Un sentiment assez ambivalent m'envahit lorsque je lis les blogs des "vrais" blogueurs. J'entends par là de ceux qui n'ont pas un 0 pointé sur leur blogrank et qui parviennent à écrire plusieurs fois par semaine sur leurs vies, leurs humeurs, leurs passions, etc.
Bien sûr, il y aura toujours ceux qui trouveront cela passionnant d'informer la planète blogueuse (oui... pas envie de dire la "blogosphère"... avec mon zéro renouvelé - ah, parce que je ne vous ai pas dit... z'ont remis ça ! -, ils m'en ont symboliquement exclue, alors j'invente un nouveau monde, sans note, sans charter et sans identité blogationale) de nous informer, disais-je, du changement de papier peint de la chambre du dernier né et du montant de leur dernière note de courses (quoique 58,65 euros pour 4 cacahuètes et du PQ ça devient l'anarchie ! - euh sans jeu de mot entre anar-chie et PQ... cela serait de fort mauvais goût, mais on dérive là, on dérive sec !).
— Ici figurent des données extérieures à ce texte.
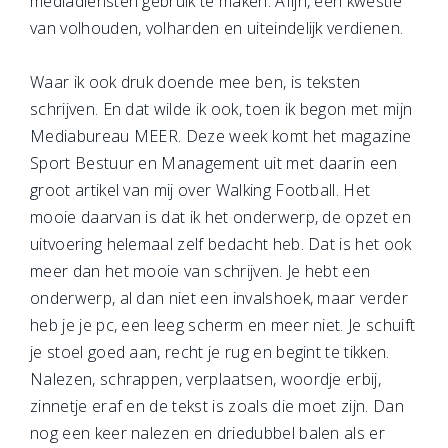
mediadiensten gebruik te maken. Afijn, een kwestie
van volhouden, volharden en uiteindelijk verdienen.
Waar ik ook druk doende mee ben, is teksten
schrijven. En dat wilde ik ook, toen ik begon met mijn
Mediabureau MEER. Deze week komt het magazine
Sport Bestuur en Management uit met daarin een
groot artikel van mij over Walking Football. Het
mooie daarvan is dat ik het onderwerp, de opzet en
uitvoering helemaal zelf bedacht heb. Dat is het ook
meer dan het mooie van schrijven. Je hebt een
onderwerp, al dan niet een invalshoek, maar verder
heb je je pc, een leeg scherm en meer niet. Je schuift
je stoel goed aan, recht je rug en begint te tikken.
Nalezen, schrappen, verplaatsen, woordje erbij,
zinnetje eraf en de tekst is zoals die moet zijn. Dan
nog een keer nalezen en driedubbel balen als er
Je disais donc... euuh.. oui, ah oui, donc, en gros, il y a et il y aura toujours des personnes qui écrivent tout et n'importe quoi, pourvu que ce soit surtout n'importe quoi, inintéressant, ennuyeux et si possible assez mal écrit... Le package complet toute l'année, pas besoin d'attendre les soldes.
En général leurs aventures trépidantes tournent beaucoup autour des catégories suivantes :
- Questions ménagères et familiales ("soirée galère, praline, mon petit chat est rentré tout sale à la maison et Kévin était encore sur ses devoirs à 21h")
- Courses romantiques et nouveaux achats sexy ("mon doudou / ma chérie va être content(e), je lui ai trouvé un super parapluie sous lequel on pourra se blottir tous les deux pour seulement 4,32 euros!")
- Transports-ras-le-bol et j'vois pas l'rapport ("la sncf ils sont tout pourris parce que mon passe navigo était en panne ce matin ! Heureusement que j'ai un nouveau parapluie offert par mon/ma doudou/ chérie")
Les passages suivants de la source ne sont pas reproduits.